The measles outbreaks in the states of Washington and New York have generated a lot of headlines in recent weeks, but the good news is that measles remains relatively rare in the United States because most people have been vaccinated with the measles-mumps-rubella (MMR) vaccine, says Emily Hyle, MD, MSc.
Dr. Hyle, an infectious disease clinician and researcher at Massachusetts General Hospital, explains that two MMR vaccinations provide excellent protection from measles.
There have been a few small outbreaks of measles over the past few years, but each has been quickly contained. “We can thank the high immunization coverage of our communities for that,” says Hyle.
As the more extensive outbreaks in Washington and New York have shown, there are some parts of the United States where vaccine refusal or hesitancy to vaccinate have resulted in communities with lower MMR vaccine coverage.

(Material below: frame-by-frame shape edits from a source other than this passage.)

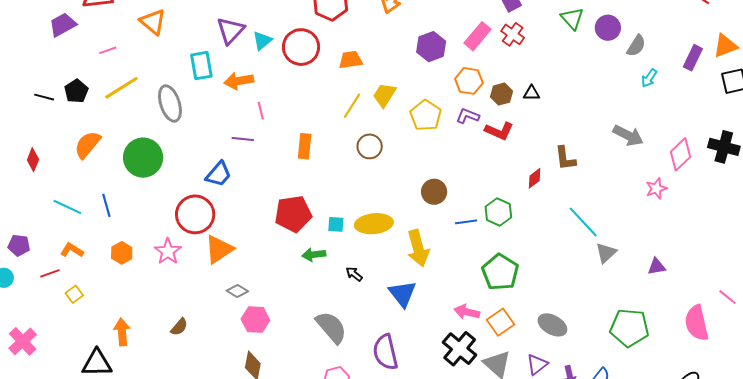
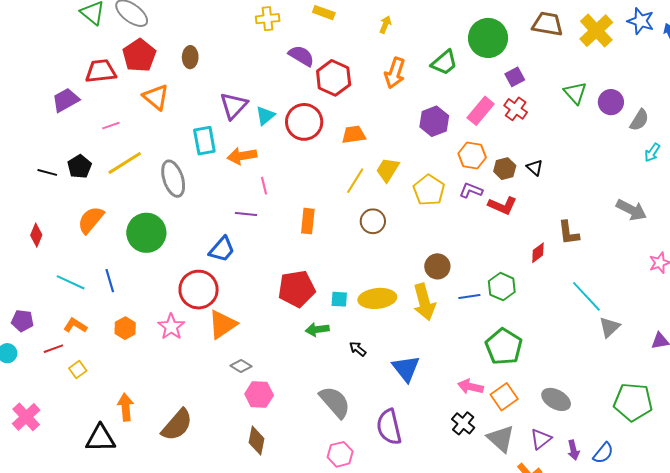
black triangle: (532, 93) -> (535, 168), turned 42
yellow arrow: (418, 248) -> (424, 302), moved
brown semicircle: (179, 327) -> (177, 425), moved, size x1.8
black cross: (460, 349) -> (463, 423), size x0.7

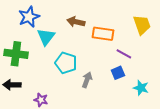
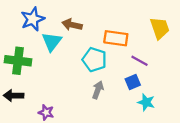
brown arrow: (76, 22) -> (72, 25), moved
cyan pentagon: (66, 63) -> (94, 60), moved
cyan star: (141, 88) -> (146, 102), moved

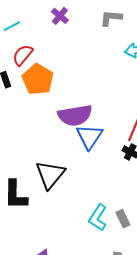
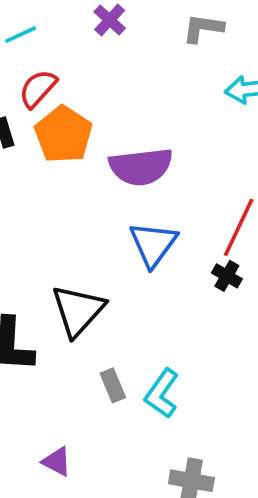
purple semicircle: (75, 115) -> (141, 167), moved
gray rectangle: (123, 219) -> (113, 385), moved

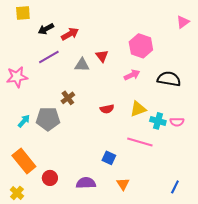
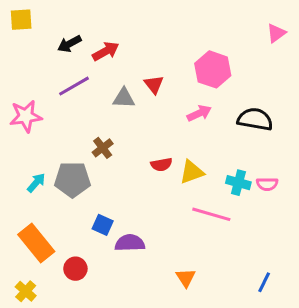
yellow square: (23, 13) -> (21, 20), moved
yellow triangle: (138, 109) -> (192, 172), moved
blue square: (109, 158) -> (103, 225), moved
purple semicircle: (86, 183) -> (130, 243), moved

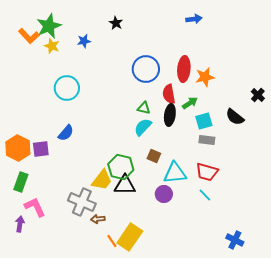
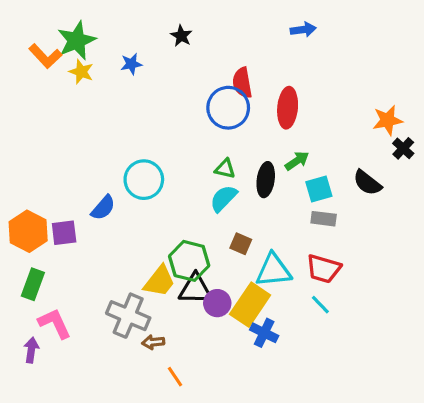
orange star: (205, 77) -> (388, 120), moved
cyan circle: (67, 88) -> (144, 180), moved
red semicircle: (169, 94) -> (242, 83), moved
purple circle: (164, 194) -> (217, 303), moved
yellow rectangle: (130, 237) -> (250, 305), moved
blue cross: (235, 240) -> (264, 333), moved

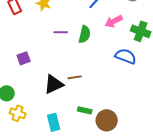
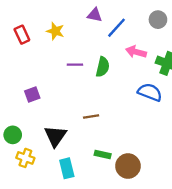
pink arrow: (114, 21) -> (136, 52), turned 42
black triangle: (54, 84) -> (55, 136), moved, turned -30

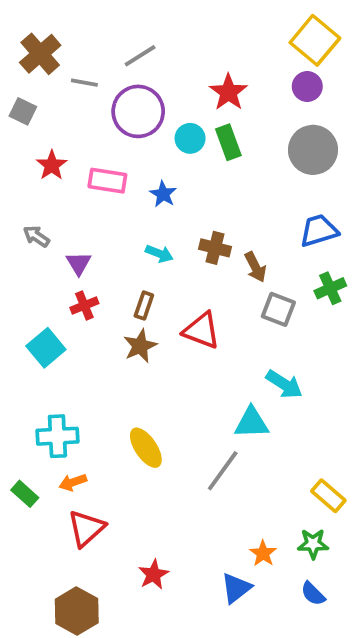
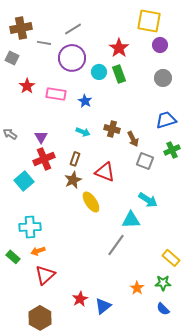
yellow square: (315, 40) -> (149, 21), moved, turned -30
brown cross: (40, 54) -> (21, 28), turned 30
gray circle: (313, 150) -> (163, 78), size x0.7
gray arrow: (36, 236) -> (10, 134), moved
red cross: (84, 306) -> (44, 159), size x1.5
yellow ellipse: (146, 448) -> (91, 202), moved
blue triangle: (236, 588) -> (103, 306), moved

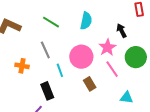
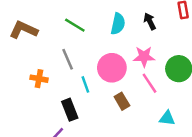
black arrow: (122, 31) -> (150, 21), moved
pink star: (107, 47) -> (144, 57), turned 30

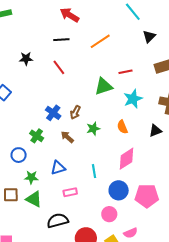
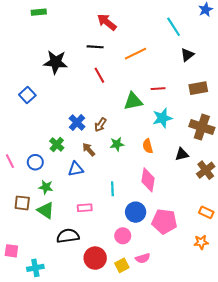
black star: (26, 59) -> (56, 62), size x1.6
red line: (59, 67) -> (99, 75), moved
pink diamond: (127, 159) -> (148, 180), turned -55
blue triangle: (58, 168) -> (76, 169), moved

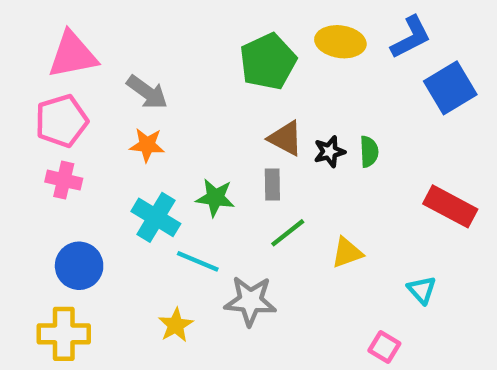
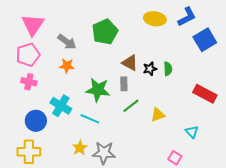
pink triangle: (72, 55) -> (33, 25), turned -45
green pentagon: (268, 62) -> (105, 32), moved
green star: (215, 198) -> (98, 90), size x1.4
cyan cross: (156, 217) -> (61, 106), moved
gray star: (250, 301) -> (104, 153), moved

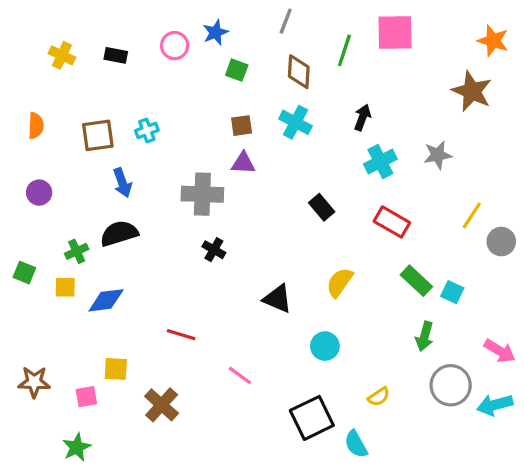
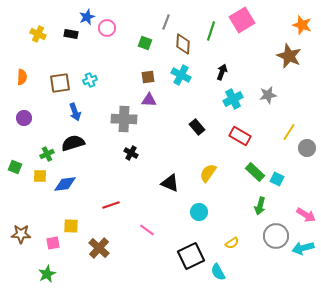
gray line: (286, 21) -> (166, 22), moved
blue star: (215, 32) -> (87, 17), moved
pink square: (395, 32) -> (242, 20), turned -30
red line: (181, 335) -> (111, 205), turned -36

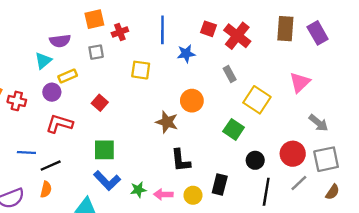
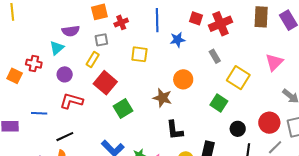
red cross: (237, 36) -> (221, 24), turned 30
yellow rectangle: (68, 76) -> (93, 60), moved, turned -35
red cross: (17, 101) -> (34, 64), moved
red square: (100, 103) -> (105, 83), size x1.6
green square: (104, 150) -> (123, 109), moved, turned -30
blue line: (26, 153) -> (39, 113), moved

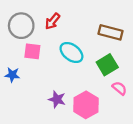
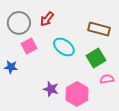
pink square: (32, 51) -> (29, 46), turned -35
pink semicircle: (119, 88) -> (107, 79), turned -48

Because measles is so contagious, a single case can spread rapidly among those who haven’t been vaccinated, such as young infants and people with compromised immune systems who cannot be safely vaccinated with the live MMR vaccine.
These vulnerable populations are typically protected by herd immunity—because most people are immune to the virus, it is less likely for measles to spread from person to person.
So how does a measles outbreak start if most people are vaccinated against it?
The most common source of infections is international travel. Individuals from the United States who are vulnerable to the disease are more likely to encounter it when they travel to parts of the globe where immunization rates are not as high—and can bring it back home with them.
In recognition of this, the Centers for Disease Control and Prevention (CDC) recommends that adults who are unsure of their vaccination status or do not have other evidence of immunity (such as a blood test) should get MMR vaccination before traveling internationally.
At highest risk for being unvaccinated are adults born after 1956 (when the chances of naturally contracting measles started to decline) and who did not attend school after 1989, when the Advisory Committee on Immune Practices (ACIP) started recommending two MMR vaccinations.
Dr. Hyle is part of a research team that took a closer look at how well the CDC’s recommendations were followed by providers who evaluated adult international travelers at pretravel consultations at one of the Global TravEpiNet (GTEN) sites.
Among 40,000+ individuals born after 1956 who sought pretravel health consultations, 6,612 adults were eligible to receive an additional MMR vaccine. However, less than half of those individuals were vaccinated at the time of their visit.
In 48 percent of those cases, the traveler refused vaccination. In 28 percent of consultations, providers did not suggest an MMR vaccination; and in 24 percent, they referred the traveler to another provider for vaccination. Travelers refusing the vaccine indicated a lack of concern about measles 74 percent of the time, concerns about vaccine safety 20 percent of the time, and concerns about vaccine cost 6 percent of the time.
“Our results also suggest ways to improve MMR immunization among eligible travelers,” says Hyle. “We can definitely improve how often providers specializing in pre-travel medical advice offer MMR vaccine to eligible travelers and encourage clear discussions with patients about the risks of contracting measles and of spreading the disease after their return to the U.S.”
The team is now taking a similar look at how well the pre-travel vaccination recommendations for children who travel internationally are being followed. Pediatric travelers comprise less than 10 percent of all U.S. international travelers, but they are responsible for almost half of all measles importation into the US, Hyle notes. Because children are vaccinated routinely for measles at 12 months and 4-6 years of age, the CDC recommends an accelerated vaccine timeline for children (<4y) who are traveling internationally to improve their protection from measles during travel.